Which Fuel Causes Deforestation? Key Culprits Ranked

Wood fuel, primarily in the form of firewood and charcoal, is the fuel most directly responsible for deforestation worldwide. In sub-Saharan Africa, where billions of people depend on wood and charcoal for daily cooking, fuelwood accounts for more than half (52%) of all forest degradation. Biofuels like palm oil biodiesel also contribute to forest loss, though their impact operates differently, driven by industrial-scale land clearing rather than household-level harvesting.

Charcoal and Firewood: The Biggest Fuel Threat

Roughly 2.4 billion people around the world cook with wood or charcoal as their primary energy source. In much of sub-Saharan Africa, South Asia, and parts of Southeast Asia, gathering firewood or buying charcoal is a daily necessity, not a lifestyle choice. This constant demand strips forests at a pace that often outrun regrowth, especially near growing cities.

Charcoal production is particularly destructive because the conversion process is inefficient. It takes roughly 5 to 10 kilograms of raw wood to produce a single kilogram of charcoal using traditional earth kilns. Trees are felled, stacked, and slowly burned under low-oxygen conditions, and the surrounding forest is progressively thinned outward from population centers. A study in Tete, Mozambique found that urban charcoal demand in 2014 degraded about 65 square kilometers of forest. With population growth and urbanization, researchers projected that figure could more than triple to 212 square kilometers by 2040 if production patterns stayed the same.

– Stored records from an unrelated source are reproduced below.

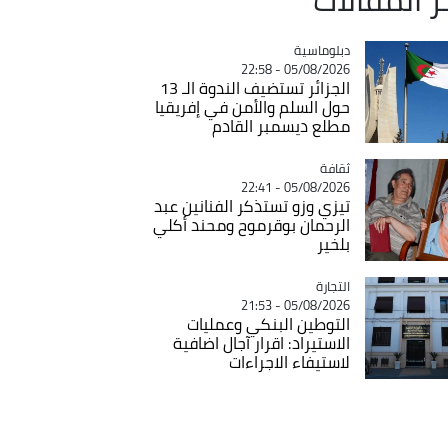
Catégorie
دبلوماسية
05/08/2026 - 22:58
الجزائر تستضيف الندوة الـ 13
حول السلم والأمن في إفريقيا
مطلع ديسمبر القادم
ثقافة
Catégorie
05/08/2026 - 22:41
تيزي وزو تستذكر الفنانين عبد
الرحمان بوقرموح ومحند أكلي
بلخير
التجارة
Catégorie
05/08/2026 - 21:53
التوطين البنكي وعمليات
الاستيراد: اقرار آجال اضافية
لاستيفاء الاجراءات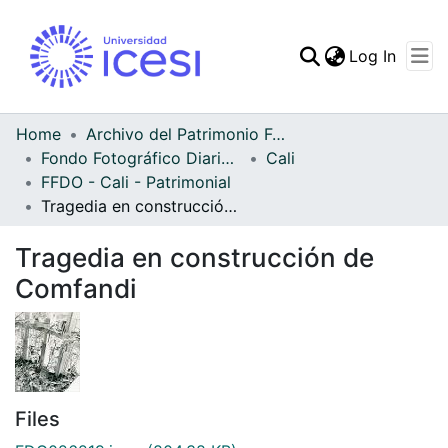
(curren
Log In
Communities & Collec
All of DSpace
Home
Archivo del Patrimonio Fotográfico y Fílmico del Valle del Cauca
Fondo Fotográfico Diario Occidente
Cali
Statistics
FFDO - Cali - Patrimonial
Tragedia en construcción de Comfandi
Tragedia en construcción de
Comfandi
Files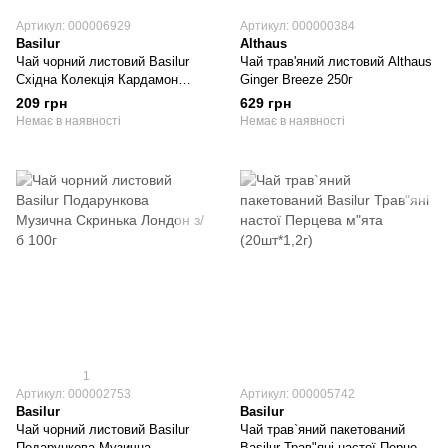
Артикул: 000006929
Артикул: 000000384
Basilur
Althaus
Чай чорний листовий Basilur
Чай трав'яний листовий Althaus
Східна Колекція Кардамон
Ginger Breeze 250г
картон 100г
209 грн
629 грн
Немає в наявності
Немає в наявності
1
Артикул: 000002753
Артикул: 000005742
Basilur
Basilur
Чай чорний листовий Basilur
Чай трав`яний пакетований
Подарункова Музична
Basilur Трав"яні настої Перцева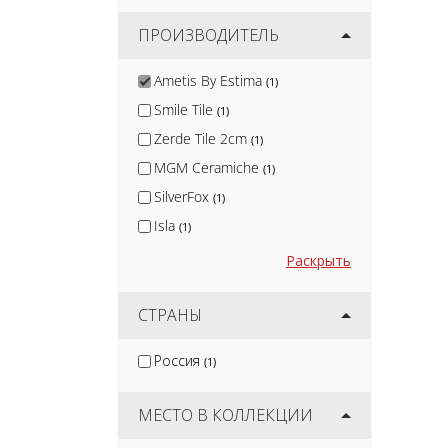
ПРОИЗВОДИТЕЛЬ
Ametis By Estima
(1)
Smile Tile
(1)
Zerde Tile 2cm
(1)
MGM Ceramiche
(1)
SilverFox
(1)
Isla
(1)
Nadis
(1)
Раскрыть
Arcadia Ceramica
(10)
Protiles
СТРАНЫ
(12)
Terramatic
(16)
Россия
(1)
Kirovit
(2)
DeKeramik
(2)
МЕСТО В КОЛЛЕКЦИИ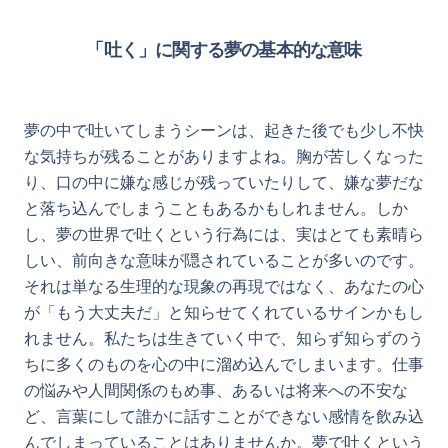
「吐く」に関する夢の基本的な意味
夢の中で吐いてしまうシーンは、起きた後でも少し不快
な気持ちが残ることがありますよね。胸が苦しくなった
り、口の中に嫌な感じが残っていたりして、嫌な夢だな
と落ち込んでしまうこともあるかもしれません。しか
し、夢の世界で吐くという行為には、実はとても素晴ら
しい、前向きな意味が隠されていることが多いのです。
それは単なる生理的な現象の再現ではなく、あなたの心
が「もう大丈夫だ」と知らせてくれているサインかもし
れません。私たちは生きていく中で、知らず知らずのう
ちに多くのものを心の中に溜め込んでしまいます。仕事
の悩みや人間関係のもめ事、あるいは将来への不安な
ど、言葉にして誰かに話すことができない感情を飲み込
んでしまっていることはありませんか。夢で吐くという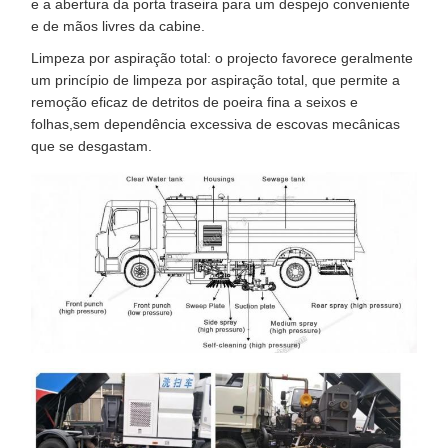
e a abertura da porta traseira para um despejo conveniente
e de mãos livres da cabine.
Limpeza por aspiração total: o projecto favorece geralmente
um princípio de limpeza por aspiração total, que permite a
remoção eficaz de detritos de poeira fina a seixos e
folhas,sem dependência excessiva de escovas mecânicas
que se desgastam.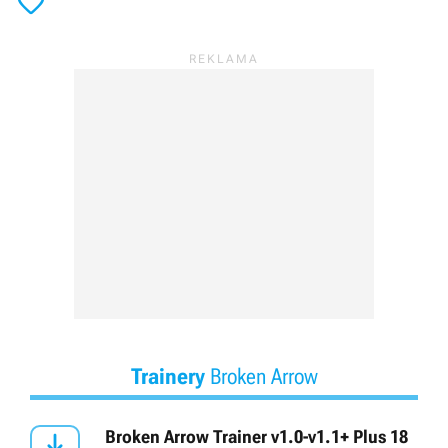

Trainery
Broken Arrow

Broken Arrow Trainer v1.0-v1.1+ Plus 18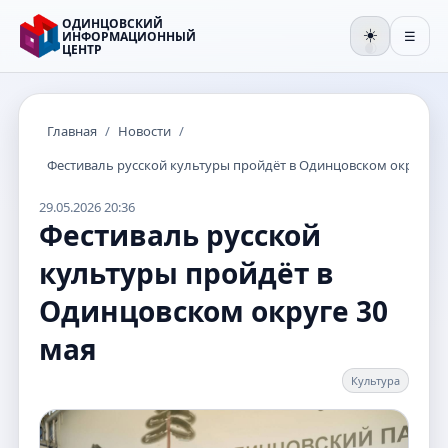
ОДИНЦОВСКИЙ
☀️
ИНФОРМАЦИОННЫЙ
☰
ЦЕНТР
🌒
Главная
/
Новости
/
Фестиваль русской культуры пройдёт в Одинцовском округе 3
29.05.2026 20:36
Фестиваль русской
культуры пройдёт в
Одинцовском округе 30
мая
Культура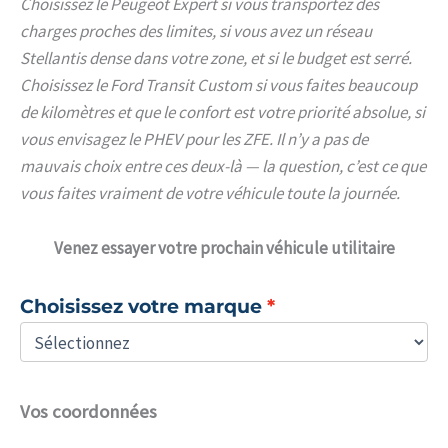
Choisissez le Peugeot Expert si vous transportez des
charges proches des limites, si vous avez un réseau
Stellantis dense dans votre zone, et si le budget est serré.
Choisissez le Ford Transit Custom si vous faites beaucoup
de kilomètres et que le confort est votre priorité absolue, si
vous envisagez le PHEV pour les ZFE. Il n’y a pas de
mauvais choix entre ces deux-là — la question, c’est ce que
vous faites vraiment de votre véhicule toute la journée.
Venez
essayer votre prochain véhicule utilitaire
Choisissez votre marque
Vos coordonnées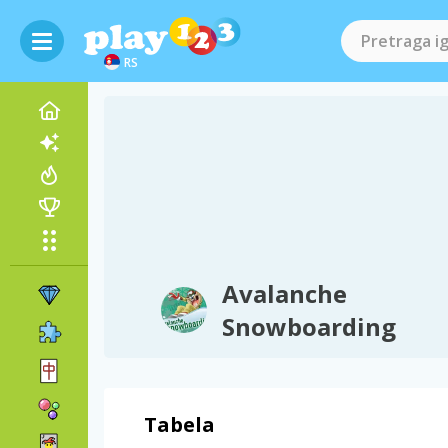
RS
Avalanche
Snowboarding
Tabela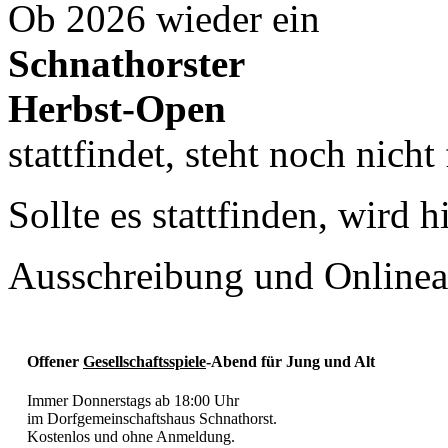
Ob 2026 wieder ein
Schnathorster
Herbst-Open
stattfindet, steht noch nicht 
Sollte es stattfinden, wird 
Ausschreibung und Onlinea
Offener
Gesellschaftsspiele
-Abend
für Jung und Alt
Immer Donnerstags ab 18:00 Uhr
im Dorfgemeinschaftshaus Schnathorst.
Kostenlos und ohne Anmeldung.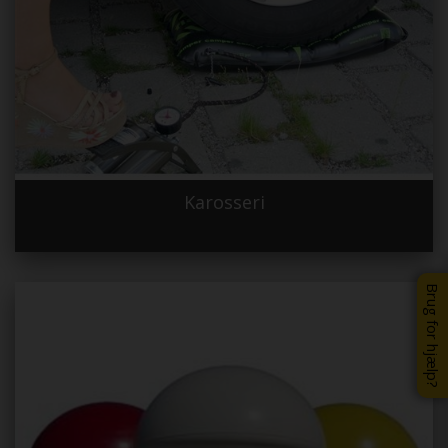
Karosseri
Brug for hjælp?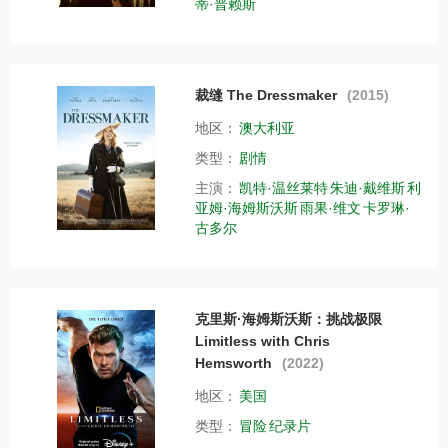
蒂·普赖斯
裁缝 The Dressmaker
(2015)
地区：
澳大利亚
类型：
剧情
主演：
凯特·温丝莱特
朱迪·戴维斯
利
亚姆·海姆斯沃斯
雨果·维文
卡罗琳·
古多尔
克里斯·海姆斯沃斯：挑战极限
Limitless with Chris
Hemsworth
(2022)
地区：
美国
类型：
冒险
纪录片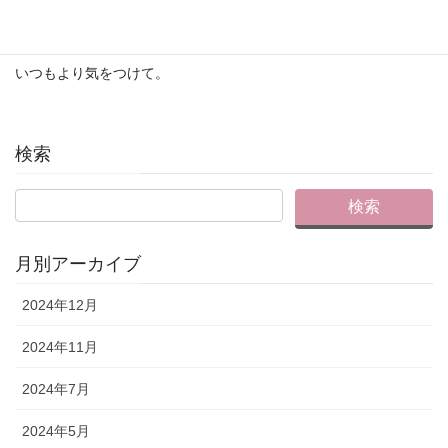
遅延、伝達ミス、フェイクニュースに
いつもより気をつけて。
検索
月別アーカイブ
2024年12月
2024年11月
2024年7月
2024年5月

The damage is not limited to outright deforestation. Even when forests aren’t completely cleared, repeated harvesting degrades them, thinning the canopy, reducing biodiversity, and lowering the amount of carbon stored in remaining trees. Over time, degraded forests become grasslands or scrublands that never fully recover.

Why Africa Bears the Heaviest Impact

Across Africa, fuelwood and charcoal are responsible for over 52% of forest loss, a far larger share than on any other continent. Several factors converge to make this the case. Rapid urbanization drives charcoal demand because city dwellers buy charcoal rather than gathering their own wood. At the same time, access to alternatives like gas stoves or electricity remains limited or unaffordable for hundreds of millions of households. Charcoal is cheap, stores easily, and works with simple cookstoves that cost almost nothing.

The supply chain also fuels the problem. Charcoal production is a significant income source in rural areas. Producers often operate informally, harvesting from unmanaged forests with little oversight. As forests near cities are depleted, production pushes further into intact woodland, creating an expanding ring of degradation.

Palm Oil Biodiesel and Land Clearing

Palm oil is the world’s most widely used vegetable oil, and a growing share of it goes into biodiesel. Between 2000 and 2016, more than 11.7 million hectares of natural land were cleared in Malaysia and Indonesia, the two largest palm oil producers. However, the relationship between biodiesel specifically and that deforestation is more nuanced than headlines suggest.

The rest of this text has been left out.